START INPUT DATA
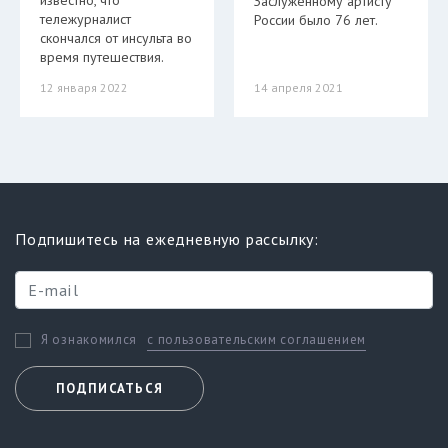
известно, что
Заслуженному артисту
тележурналист
России было 76 лет.
скончался от инсульта во
время путешествия.
12 января 2022
14 апреля 2021
Подпишитесь на ежедневную рассылку:
с пользовательским соглашением
Я ознакомился
ПОДПИСАТЬСЯ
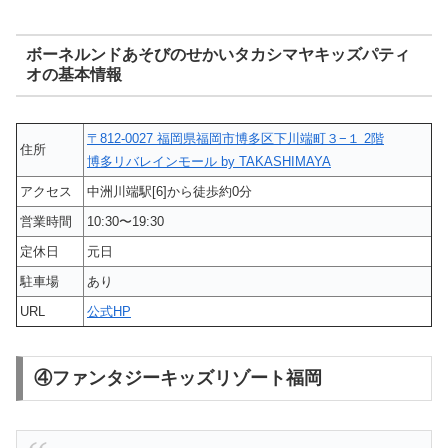
ボーネルンドあそびのせかいタカシマヤキッズパティ
オの基本情報
〒812-0027 福岡県福岡市博多区下川端町３−１ 2階
住所
博多リバレインモール by TAKASHIMAYA
アクセス
中洲川端駅[6]から徒歩約0分
営業時間
10:30〜19:30
定休日
元日
駐車場
あり
URL
公式HP
④ファンタジーキッズリゾート福岡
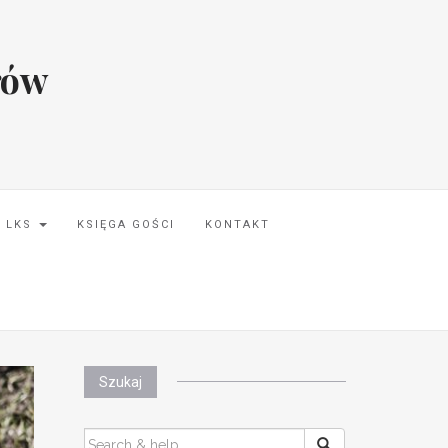
rów
I LKS
KSIĘGA GOŚCI
KONTAKT
Szukaj
SEARCH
END INPUT DATA
If an entry holds a picture, skip the picture and print the rest of the data exactly.

известно, что
Заслуженному артисту
тележурналист
России было 76 лет.
скончался от инсульта во
время путешествия.
12 января 2022
14 апреля 2021
Подпишитесь на ежедневную рассылку:
с пользовательским соглашением
Я ознакомился
ПОДПИСАТЬСЯ
ボーネルンドあそびのせかいタカシマヤキッズパティ
オの基本情報
〒812-0027 福岡県福岡市博多区下川端町３−１ 2階
住所
博多リバレインモール by TAKASHIMAYA
アクセス
中洲川端駅[6]から徒歩約0分
営業時間
10:30〜19:30
定休日
元日
駐車場
あり
URL
公式HP
④ファンタジーキッズリゾート福岡
rów
I LKS
KSIĘGA GOŚCI
KONTAKT
Szukaj
SEARCH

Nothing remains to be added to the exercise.